Five newsletters I like

I’ll be launching my own email newsletter very soon, and so I thought I’d take this opportunity to share five newsletters I regularly read and enjoy.

Assuming you’re like me and you check your email inbox at least once per day, newsletters can be a great way to follow the work of your favourite content creators. There’s no interference from an algorithm that causes you to miss the latest update. Instead, you’ve invited your favourite creator into your inbox.

Email newsletters come in many forms. Some are similar to blogs, focusing on a particular theme or subject matter and writing content centred around it. Whilst mine will be a curated newsletter. What this means is that it will feature a collection of links and general info all in one place with the aim of sending you to other pages on the web.

The following five fall into one of these two categories:

1. Conquest of the Useless

A daily newsletter written by Mic Wright, perhaps better known as @brokenbottleboy on Twitter. Wright works in the media and that’s what he writes about. The most common subject matter is the cesspit of opinions penned by mainstream columnists. I was no stranger to the warped mind of the columnist when I subscribed earlier this year, but I’ve since learnt just how widespread the rot is.

Compulsively readable with its blunt humour, inventive puns and clever references, Conquest of the Useless is a great daily detox from journalist hot takes. Whilst it’s probably best to read a more recent edition of the newsletter for more current media critique, I’ve included a list of favourites from the archive.

Suggested reads:

Brain Pickings logo: white background of a black illustration where the scalp of a person's head has been lifted like a lid, and a hand is reaching in with chopsticks

2. Brain Pickings

A lengthy weekly newsletter (twice a week if you also subscribe to the shorter midweek pick-me-up) released every Sunday, written by Maria Popova. She describes the newsletter as a “one-woman labor of love exploring what it means to live a decent, substantive, rewarding life.” Each newsletter consists of three posts that cover a range of topics, including art, creativity, love, spirituality, philosophy, psychology, botany and more.

Truthfully, I rarely read the newsletters in full. Sadly, my attention span is limited. But my approach is to read what most interests me with each issue and take away what I want from it. For me, these are typically Popova’s musings on art, creativity, love and aliveness.

Each newsletter is also packed with links for when you want to delve deeper into a topic.

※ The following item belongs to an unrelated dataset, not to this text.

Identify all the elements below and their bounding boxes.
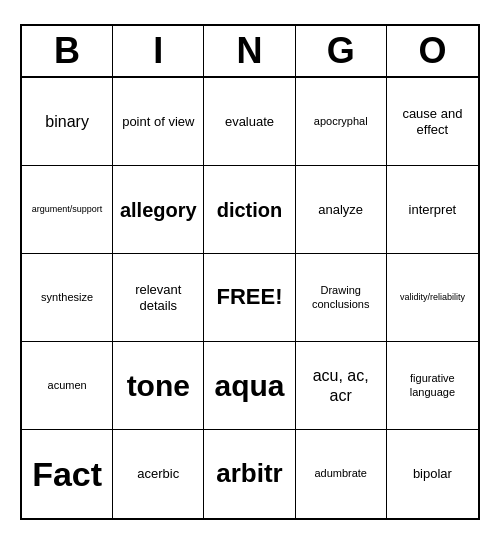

Apologies in advance if you find yourself going down a rabbit hole.

Suggested reads:

Black and white photo of Austin Kleon

3. Austin Kleon

Sent out every Friday, Austin Kleon’s curated newsletter contains a list of 10 (links to) things he thought worth sharing from the week. It’s a structure so easily digestible I might steal it in future if I ever decide to make my newsletter a weekly thing.

“[A] writer who draws,” Kleon’s newsletter contains links to new and topically relevant old posts on his blog, which cover a range of topics on what he’s reading and on making art. They also include links to articles, poems and interviews from other artists and writers. If you draw or write (or both) then I cannot recommend Kleon enough.

Suggested reads:

4. AI Weirdness

If you’re familiar with Keaton Patti’s “I forced a bot to write…”, then you’ll have a rough idea of what to expect from AI Weirdness.

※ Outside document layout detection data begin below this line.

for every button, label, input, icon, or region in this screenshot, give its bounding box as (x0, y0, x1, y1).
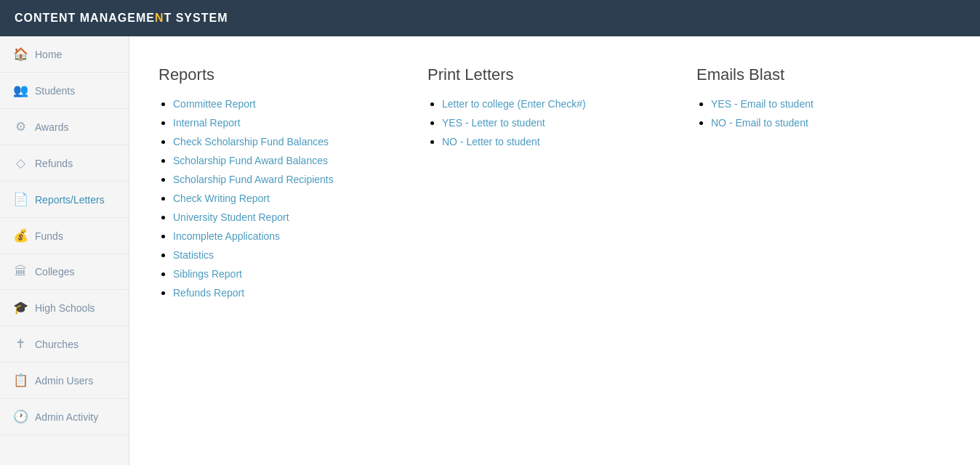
sidebar: 🏠Home👥Students⚙Awards◇Refunds📄Reports/Le… (0, 36, 129, 465)
section-title-emails-blast: Emails Blast (696, 65, 951, 84)
sidebar-item-reports-letters[interactable]: 📄Reports/Letters (0, 182, 129, 218)
list-item-incomplete-applications: Incomplete Applications (173, 230, 413, 243)
sidebar-item-label: Reports/Letters (35, 194, 105, 206)
section-title-reports: Reports (158, 65, 413, 84)
sidebar-item-churches[interactable]: ✝Churches (0, 326, 129, 363)
list-item-yes-letter-to-student: YES - Letter to student (442, 116, 682, 129)
list-item-statistics: Statistics (173, 248, 413, 262)
section-title-print-letters: Print Letters (427, 65, 682, 84)
settings-button[interactable] (935, 15, 947, 21)
sidebar-item-label: Refunds (35, 158, 73, 169)
list-item-check-writing-report: Check Writing Report (173, 192, 413, 205)
awards-icon: ⚙ (13, 119, 28, 134)
link-yes-email-to-student[interactable]: YES - Email to student (711, 98, 814, 110)
list-item-scholarship-fund-award-recipients: Scholarship Fund Award Recipients (173, 173, 413, 186)
header: CONTENT MANAGEMENT SYSTEM (0, 0, 980, 36)
link-list-emails-blast: YES - Email to studentNO - Email to stud… (696, 97, 951, 129)
sidebar-item-high-schools[interactable]: 🎓High Schools (0, 290, 129, 326)
link-list-print-letters: Letter to college (Enter Check#)YES - Le… (427, 97, 682, 148)
sidebar-item-label: Students (35, 85, 75, 97)
sidebar-item-label: Admin Activity (35, 411, 98, 423)
sidebar-item-label: Awards (35, 121, 68, 133)
list-item-refunds-report: Refunds Report (173, 286, 413, 299)
link-university-student-report[interactable]: University Student Report (173, 211, 289, 223)
sidebar-item-colleges[interactable]: 🏛Colleges (0, 254, 129, 290)
sidebar-item-admin-users[interactable]: 📋Admin Users (0, 363, 129, 399)
admin-users-icon: 📋 (13, 373, 28, 388)
section-reports: ReportsCommittee ReportInternal ReportCh… (158, 65, 413, 305)
churches-icon: ✝ (13, 336, 28, 352)
link-internal-report[interactable]: Internal Report (173, 117, 241, 129)
sidebar-item-label: Funds (35, 230, 63, 242)
sidebar-item-students[interactable]: 👥Students (0, 73, 129, 109)
students-icon: 👥 (13, 83, 28, 98)
home-icon: 🏠 (13, 46, 28, 62)
link-siblings-report[interactable]: Siblings Report (173, 268, 242, 280)
list-item-letter-to-college: Letter to college (Enter Check#) (442, 97, 682, 110)
header-actions (935, 15, 965, 21)
sidebar-item-label: Churches (35, 339, 79, 350)
list-item-university-student-report: University Student Report (173, 211, 413, 224)
link-no-email-to-student[interactable]: NO - Email to student (711, 117, 808, 129)
colleges-icon: 🏛 (13, 264, 28, 279)
reports-letters-icon: 📄 (13, 192, 28, 207)
link-check-scholarship-fund-balances[interactable]: Check Scholarship Fund Balances (173, 136, 329, 147)
list-item-no-email-to-student: NO - Email to student (711, 116, 951, 129)
sidebar-item-refunds[interactable]: ◇Refunds (0, 145, 129, 182)
link-letter-to-college[interactable]: Letter to college (Enter Check#) (442, 98, 586, 110)
sidebar-item-funds[interactable]: 💰Funds (0, 218, 129, 254)
link-list-reports: Committee ReportInternal ReportCheck Sch… (158, 97, 413, 299)
link-incomplete-applications[interactable]: Incomplete Applications (173, 230, 280, 242)
sidebar-item-label: Home (35, 49, 62, 60)
list-item-scholarship-fund-award-balances: Scholarship Fund Award Balances (173, 154, 413, 167)
list-item-committee-report: Committee Report (173, 97, 413, 110)
logout-button[interactable] (954, 15, 965, 21)
body-wrap: 🏠Home👥Students⚙Awards◇Refunds📄Reports/Le… (0, 36, 980, 465)
app-title: CONTENT MANAGEMENT SYSTEM (15, 12, 228, 25)
section-emails-blast: Emails BlastYES - Email to studentNO - E… (696, 65, 951, 305)
section-print-letters: Print LettersLetter to college (Enter Ch… (427, 65, 682, 305)
link-committee-report[interactable]: Committee Report (173, 98, 256, 110)
list-item-no-letter-to-student: NO - Letter to student (442, 135, 682, 148)
link-refunds-report[interactable]: Refunds Report (173, 287, 244, 299)
link-scholarship-fund-award-recipients[interactable]: Scholarship Fund Award Recipients (173, 174, 334, 185)
funds-icon: 💰 (13, 228, 28, 243)
refunds-icon: ◇ (13, 155, 28, 171)
sidebar-item-admin-activity[interactable]: 🕐Admin Activity (0, 399, 129, 435)
list-item-siblings-report: Siblings Report (173, 267, 413, 280)
link-scholarship-fund-award-balances[interactable]: Scholarship Fund Award Balances (173, 155, 328, 166)
main-content: ReportsCommittee ReportInternal ReportCh… (129, 36, 980, 465)
link-no-letter-to-student[interactable]: NO - Letter to student (442, 136, 540, 147)
list-item-internal-report: Internal Report (173, 116, 413, 129)
link-check-writing-report[interactable]: Check Writing Report (173, 193, 270, 204)
sidebar-item-label: Colleges (35, 266, 74, 278)
high-schools-icon: 🎓 (13, 300, 28, 315)
sidebar-item-awards[interactable]: ⚙Awards (0, 109, 129, 145)
sidebar-item-label: High Schools (35, 302, 95, 314)
admin-activity-icon: 🕐 (13, 409, 28, 424)
sidebar-item-label: Admin Users (35, 375, 93, 387)
link-yes-letter-to-student[interactable]: YES - Letter to student (442, 117, 545, 129)
list-item-yes-email-to-student: YES - Email to student (711, 97, 951, 110)
list-item-check-scholarship-fund-balances: Check Scholarship Fund Balances (173, 135, 413, 148)
link-statistics[interactable]: Statistics (173, 249, 214, 261)
sidebar-item-home[interactable]: 🏠Home (0, 36, 129, 73)
content-grid: ReportsCommittee ReportInternal ReportCh… (158, 65, 951, 305)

This weekly(ish) newsletter is written by Janelle Shane, author of You Look Like a Thing and I Love You: How Artificial Intelligence Works and Why It’s Making the World a Weirder Place. Every issue shares the often hilarious results of the latest experiment Sharpe has run with a select few AIs.

I don’t have an invested interest in AI, but I do love weird shit. So if you love weird shit, you might like this too. If you also have an interest in AI, then all the better.

Suggested reads:

Agents and Books logo: an open books sits atop a stack of books with "A&B" scribbled on the right-hand page.

5. Agents and Books

On the free plan, you’ll get a weekly newsletter every Tuesday on a topic covering vital information about literary agents and publishing. It’s written by Kate McKean, a writer and literary agent who has worked on books by Alix E. Harrow, Madeleine Roux, Erin Hahn, among others.

The aim of the newsletter is to answer common questions by authors about the world of publishing, which makes this newsletter an invaluable resource.

Suggested reads:

I read plenty of other newsletters, too. Perhaps I’ll write another post about them one day. But I’ll leave it at five for now.